#### What is required:
All of the data below should be printed again exactly, pictures excluded.

#### Source information:
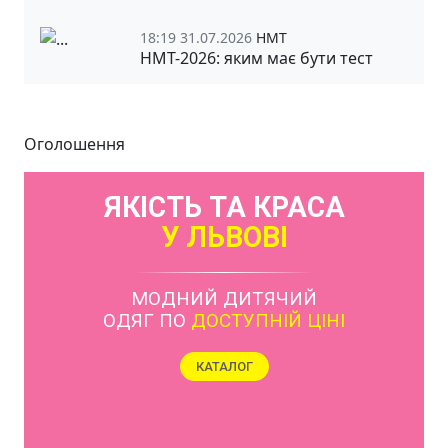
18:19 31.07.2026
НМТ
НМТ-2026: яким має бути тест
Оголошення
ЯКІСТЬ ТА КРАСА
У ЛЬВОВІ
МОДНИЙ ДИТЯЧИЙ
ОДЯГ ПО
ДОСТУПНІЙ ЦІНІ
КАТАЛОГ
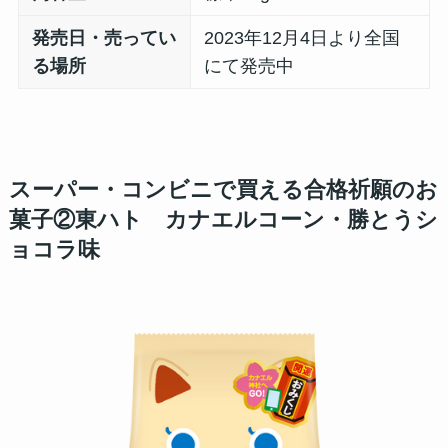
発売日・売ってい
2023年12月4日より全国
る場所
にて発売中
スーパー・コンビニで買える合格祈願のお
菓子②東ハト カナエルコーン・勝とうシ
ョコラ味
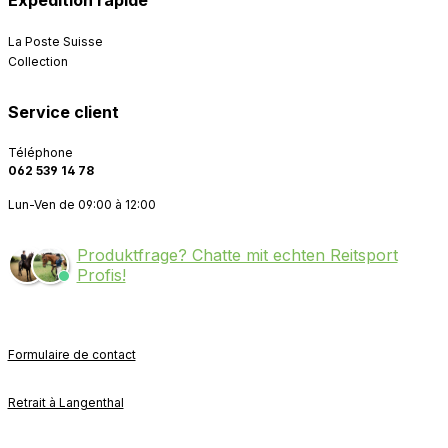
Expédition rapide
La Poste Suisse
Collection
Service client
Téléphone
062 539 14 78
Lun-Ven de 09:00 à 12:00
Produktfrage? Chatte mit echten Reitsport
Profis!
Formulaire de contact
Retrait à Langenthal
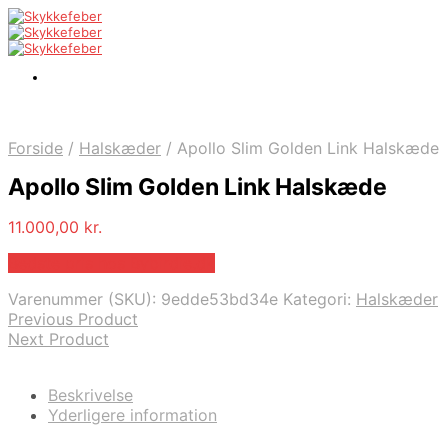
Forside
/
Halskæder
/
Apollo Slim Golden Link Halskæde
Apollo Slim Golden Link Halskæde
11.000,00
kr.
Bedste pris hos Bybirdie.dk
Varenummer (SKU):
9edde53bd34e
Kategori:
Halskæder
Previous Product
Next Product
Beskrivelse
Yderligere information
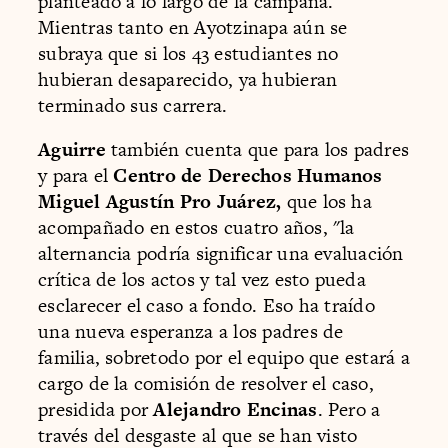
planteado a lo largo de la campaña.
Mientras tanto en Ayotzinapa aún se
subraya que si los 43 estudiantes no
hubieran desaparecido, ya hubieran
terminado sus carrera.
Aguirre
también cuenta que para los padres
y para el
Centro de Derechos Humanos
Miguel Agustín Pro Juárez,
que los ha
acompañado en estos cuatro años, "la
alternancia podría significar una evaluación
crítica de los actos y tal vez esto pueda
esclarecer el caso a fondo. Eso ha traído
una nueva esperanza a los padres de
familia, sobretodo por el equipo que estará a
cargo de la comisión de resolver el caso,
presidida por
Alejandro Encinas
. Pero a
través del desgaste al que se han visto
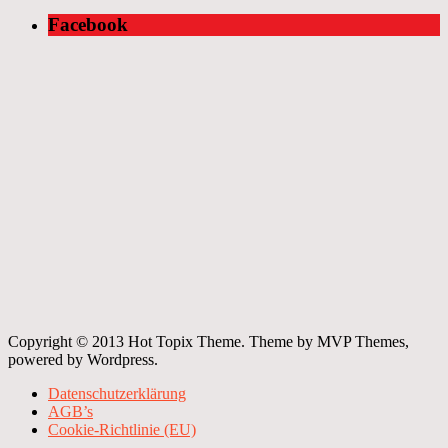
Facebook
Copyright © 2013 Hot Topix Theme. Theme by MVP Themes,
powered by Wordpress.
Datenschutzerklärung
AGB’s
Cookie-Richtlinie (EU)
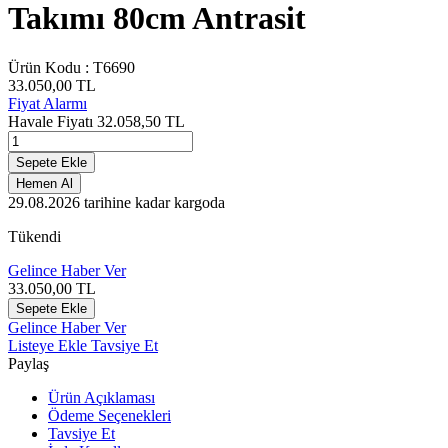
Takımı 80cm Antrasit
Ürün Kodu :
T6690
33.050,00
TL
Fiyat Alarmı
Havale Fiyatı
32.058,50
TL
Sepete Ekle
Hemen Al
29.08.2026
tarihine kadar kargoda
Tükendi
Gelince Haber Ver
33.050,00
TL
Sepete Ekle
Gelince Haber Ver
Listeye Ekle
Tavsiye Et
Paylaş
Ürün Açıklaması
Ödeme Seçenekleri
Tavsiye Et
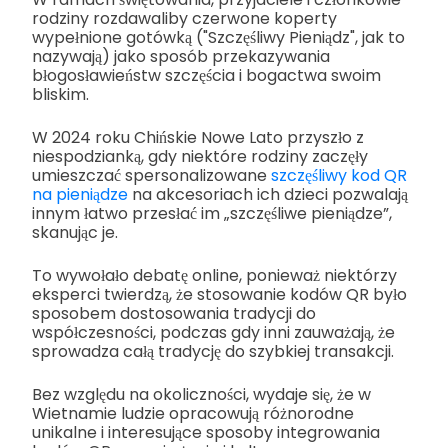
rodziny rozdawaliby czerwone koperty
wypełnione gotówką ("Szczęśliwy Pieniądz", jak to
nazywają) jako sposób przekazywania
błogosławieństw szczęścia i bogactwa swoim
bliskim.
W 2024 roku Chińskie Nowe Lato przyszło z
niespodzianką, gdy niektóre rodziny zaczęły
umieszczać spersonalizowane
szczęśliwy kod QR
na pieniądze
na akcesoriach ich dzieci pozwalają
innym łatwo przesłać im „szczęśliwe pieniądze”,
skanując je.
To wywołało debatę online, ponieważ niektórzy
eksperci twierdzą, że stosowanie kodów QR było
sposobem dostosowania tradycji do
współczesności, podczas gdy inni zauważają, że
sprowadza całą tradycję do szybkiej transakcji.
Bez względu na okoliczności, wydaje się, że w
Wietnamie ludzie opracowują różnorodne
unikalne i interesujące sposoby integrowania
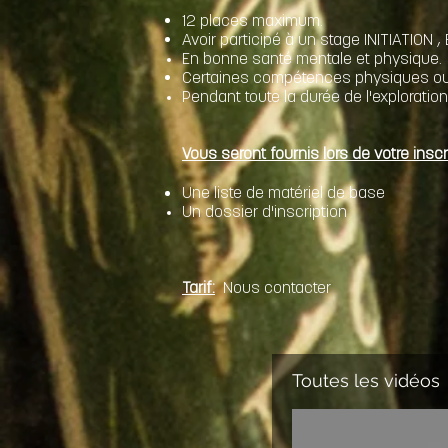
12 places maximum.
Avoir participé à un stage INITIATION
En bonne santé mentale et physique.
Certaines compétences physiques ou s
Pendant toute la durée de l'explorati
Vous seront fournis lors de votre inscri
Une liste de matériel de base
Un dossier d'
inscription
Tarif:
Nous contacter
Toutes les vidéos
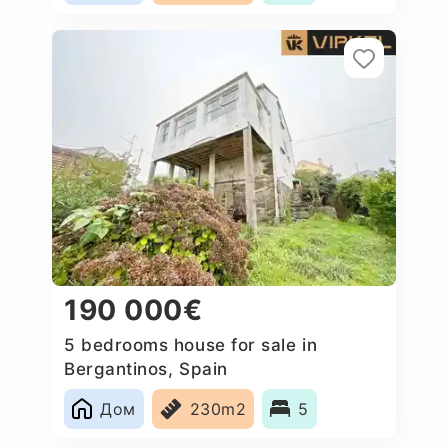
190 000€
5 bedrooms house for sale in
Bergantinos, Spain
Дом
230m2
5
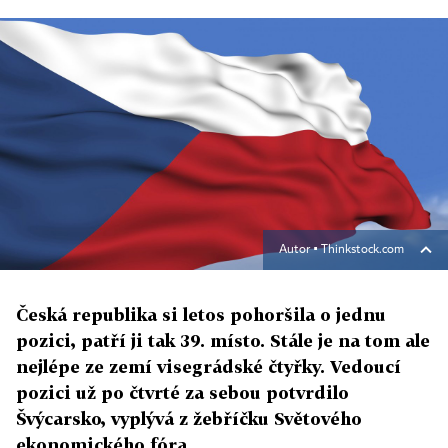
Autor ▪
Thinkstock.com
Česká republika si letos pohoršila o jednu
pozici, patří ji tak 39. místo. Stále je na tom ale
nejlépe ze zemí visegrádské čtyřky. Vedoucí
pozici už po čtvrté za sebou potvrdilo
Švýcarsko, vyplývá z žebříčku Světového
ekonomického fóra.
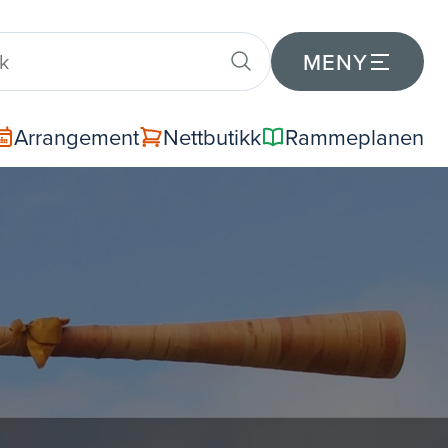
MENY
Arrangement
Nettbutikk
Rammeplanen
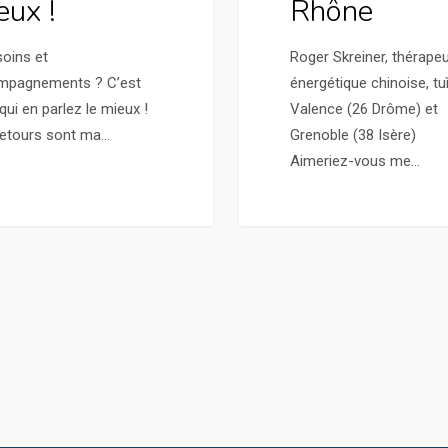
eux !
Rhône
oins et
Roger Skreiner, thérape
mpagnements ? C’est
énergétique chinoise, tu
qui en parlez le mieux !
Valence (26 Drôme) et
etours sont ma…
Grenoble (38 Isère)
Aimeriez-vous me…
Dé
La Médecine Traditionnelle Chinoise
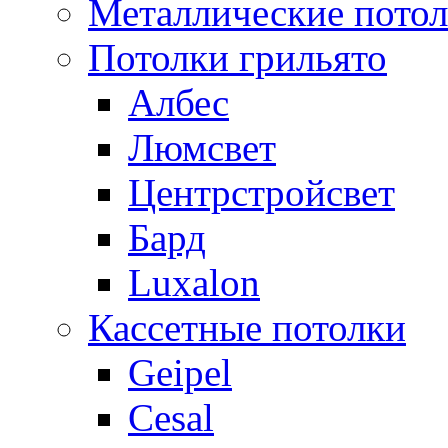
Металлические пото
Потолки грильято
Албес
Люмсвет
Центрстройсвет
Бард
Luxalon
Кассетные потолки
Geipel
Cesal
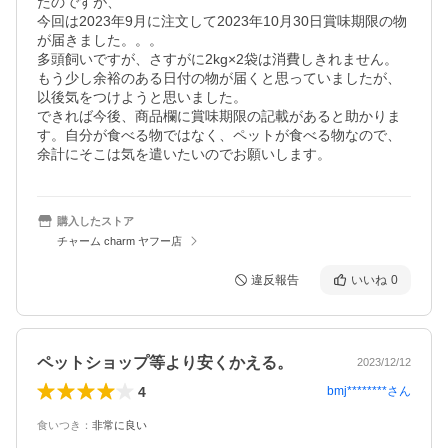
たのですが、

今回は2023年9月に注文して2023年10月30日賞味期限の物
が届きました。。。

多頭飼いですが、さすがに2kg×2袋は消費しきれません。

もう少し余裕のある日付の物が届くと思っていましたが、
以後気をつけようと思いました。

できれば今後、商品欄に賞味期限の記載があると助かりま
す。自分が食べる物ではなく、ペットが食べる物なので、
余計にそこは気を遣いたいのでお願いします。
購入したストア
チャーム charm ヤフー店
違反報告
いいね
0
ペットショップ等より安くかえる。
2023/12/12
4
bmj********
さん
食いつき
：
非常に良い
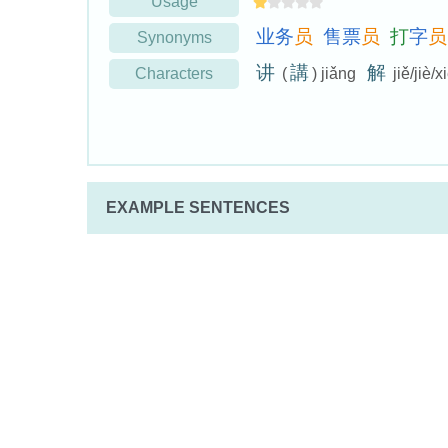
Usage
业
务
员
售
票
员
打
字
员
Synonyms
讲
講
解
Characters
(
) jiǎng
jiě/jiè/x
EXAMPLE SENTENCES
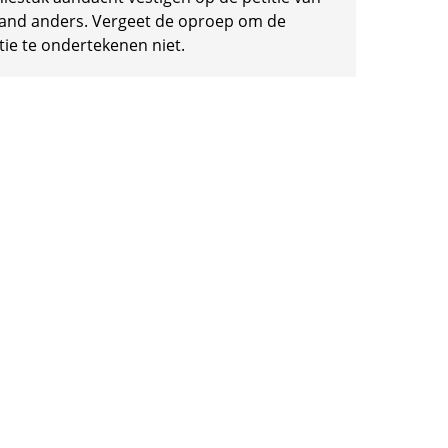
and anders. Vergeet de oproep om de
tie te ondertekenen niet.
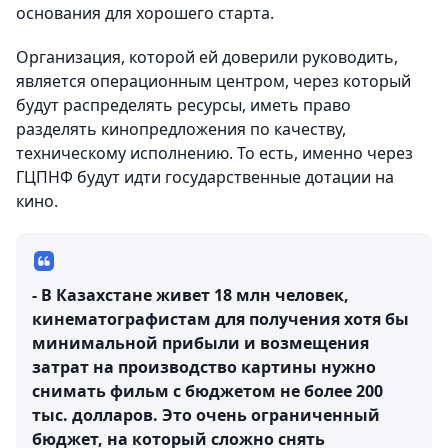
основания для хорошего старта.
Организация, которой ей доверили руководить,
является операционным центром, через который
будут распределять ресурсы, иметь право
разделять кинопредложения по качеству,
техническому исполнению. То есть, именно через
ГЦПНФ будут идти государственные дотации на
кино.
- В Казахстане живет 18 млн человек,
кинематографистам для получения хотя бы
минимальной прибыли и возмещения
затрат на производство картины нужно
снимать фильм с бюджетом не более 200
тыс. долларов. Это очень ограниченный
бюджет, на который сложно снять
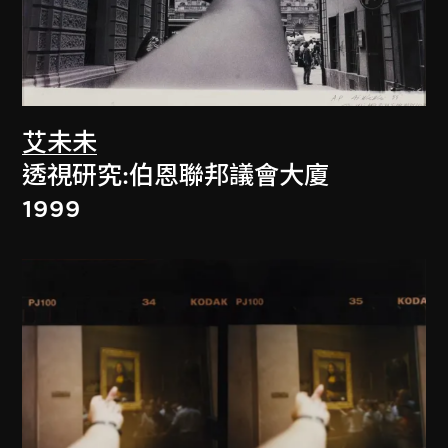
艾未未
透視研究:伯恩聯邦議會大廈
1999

#### Finished task:
18:19 31.07.2026
НМТ
НМТ-2026: яким має бути тест
Оголошення
ЯКІСТЬ ТА КРАСА
У ЛЬВОВІ
МОДНИЙ ДИТЯЧИЙ
ОДЯГ ПО
ДОСТУПНІЙ ЦІНІ
КАТАЛОГ
発売日・売ってい
2023年12月4日より全国
る場所
にて発売中
スーパー・コンビニで買える合格祈願のお
菓子②東ハト カナエルコーン・勝とうシ
ョコラ味
Expédition rapide
La Poste Suisse
Collection
Service client
Téléphone
062 539 14 78
Lun-Ven de 09:00 à 12:00
Produktfrage? Chatte mit echten Reitsport
Profis!
Formulaire de contact
Retrait à Langenthal
Forside
/
Halskæder
/
Apollo Slim Golden Link Halskæde
Apollo Slim Golden Link Halskæde
11.000,00
kr.
Bedste pris hos Bybirdie.dk
Varenummer (SKU):
9edde53bd34e
Kategori:
Halskæder
Previous Product
Next Product
Beskrivelse
Yderligere information
planteado a lo largo de la campaña.
Mientras tanto en Ayotzinapa aún se
subraya que si los 43 estudiantes no
hubieran desaparecido, ya hubieran
terminado sus carrera.
Aguirre
también cuenta que para los padres
y para el
Centro de Derechos Humanos
Miguel Agustín Pro Juárez,
que los ha
acompañado en estos cuatro años, "la
alternancia podría significar una evaluación
crítica de los actos y tal vez esto pueda
esclarecer el caso a fondo. Eso ha traído
una nueva esperanza a los padres de
familia, sobretodo por el equipo que estará a
cargo de la comisión de resolver el caso,
presidida por
Alejandro Encinas
. Pero a
través del desgaste al que se han visto
Facebook
Copyright © 2013 Hot Topix Theme. Theme by MVP Themes,
powered by Wordpress.
Datenschutzerklärung
AGB’s
Cookie-Richtlinie (EU)
Takımı 80cm Antrasit
Ürün Kodu :
T6690
33.050,00
TL
Fiyat Alarmı
Havale Fiyatı
32.058,50
TL
Sepete Ekle
Hemen Al
29.08.2026
tarihine kadar kargoda
Tükendi
Gelince Haber Ver
33.050,00
TL
Sepete Ekle
Gelince Haber Ver
Listeye Ekle
Tavsiye Et
Paylaş
Ürün Açıklaması
Ödeme Seçenekleri
Tavsiye Et
rodziny rozdawaliby czerwone koperty
wypełnione gotówką ("Szczęśliwy Pieniądz", jak to
nazywają) jako sposób przekazywania
błogosławieństw szczęścia i bogactwa swoim
bliskim.
W 2024 roku Chińskie Nowe Lato przyszło z
niespodzianką, gdy niektóre rodziny zaczęły
umieszczać spersonalizowane
szczęśliwy kod QR
na pieniądze
na akcesoriach ich dzieci pozwalają
innym łatwo przesłać im „szczęśliwe pieniądze”,
skanując je.
To wywołało debatę online, ponieważ niektórzy
eksperci twierdzą, że stosowanie kodów QR było
sposobem dostosowania tradycji do
współczesności, podczas gdy inni zauważają, że
sprowadza całą tradycję do szybkiej transakcji.
Bez względu na okoliczności, wydaje się, że w
Wietnamie ludzie opracowują różnorodne
unikalne i interesujące sposoby integrowania
12 places maximum.
Avoir participé à un stage INITIATION
En bonne santé mentale et physique.
Certaines compétences physiques ou s
Pendant toute la durée de l'explorati
Vous seront fournis lors de votre inscri
Une liste de matériel de base
Un dossier d'
inscription
Tarif:
Nous contacter
Toutes les vidéos
190 000€
5 bedrooms house for sale in
Bergantinos, Spain
Дом
230m2
5
Autor ▪
Thinkstock.com
Česká republika si letos pohoršila o jednu
pozici, patří ji tak 39. místo. Stále je na tom ale
nejlépe ze zemí visegrádské čtyřky. Vedoucí
pozici už po čtvrté za sebou potvrdilo
Švýcarsko, vyplývá z žebříčku Světového
ekonomického fóra.
MENY
Arrangement
Nettbutikk
Rammeplanen
eux !
Rhône
oins et
Roger Skreiner, thérape
mpagnements ? C’est
énergétique chinoise, tu
qui en parlez le mieux !
Valence (26 Drôme) et
etours sont ma…
Grenoble (38 Isère)
Aimeriez-vous me…
Dé
La Médecine Traditionnelle Chinoise
Металлические пото
Потолки грильято
Албес
Люмсвет
Центрстройсвет
Бард
Luxalon
Кассетные потолки
Geipel
Cesal
たのですが、

今回は2023年9月に注文して2023年10月30日賞味期限の物
が届きました。。。

多頭飼いですが、さすがに2kg×2袋は消費しきれません。

もう少し余裕のある日付の物が届くと思っていましたが、
以後気をつけようと思いました。

できれば今後、商品欄に賞味期限の記載があると助かりま
す。自分が食べる物ではなく、ペットが食べる物なので、
余計にそこは気を遣いたいのでお願いします。
購入したストア
チャーム charm ヤフー店
違反報告
いいね
0
ペットショップ等より安くかえる。
2023/12/12
4
bmj********
さん
食いつき
：
非常に良い
Usage
业
务
员
售
票
员
打
字
员
Synonyms
讲
講
解
Characters
(
) jiǎng
jiě/jiè/x
EXAMPLE SENTENCES
and anders. Vergeet de oproep om de
tie te ondertekenen niet.
основания для хорошего старта.
Организация, которой ей доверили руководить,
является операционным центром, через который
будут распределять ресурсы, иметь право
разделять кинопредложения по качеству,
техническому исполнению. То есть, именно через
ГЦПНФ будут идти государственные дотации на
кино.
- В Казахстане живет 18 млн человек,
кинематографистам для получения хотя бы
минимальной прибыли и возмещения
затрат на производство картины нужно
снимать фильм с бюджетом не более 200
тыс. долларов. Это очень ограниченный
бюджет, на который сложно снять
艾未未
透視研究:伯恩聯邦議會大廈
1999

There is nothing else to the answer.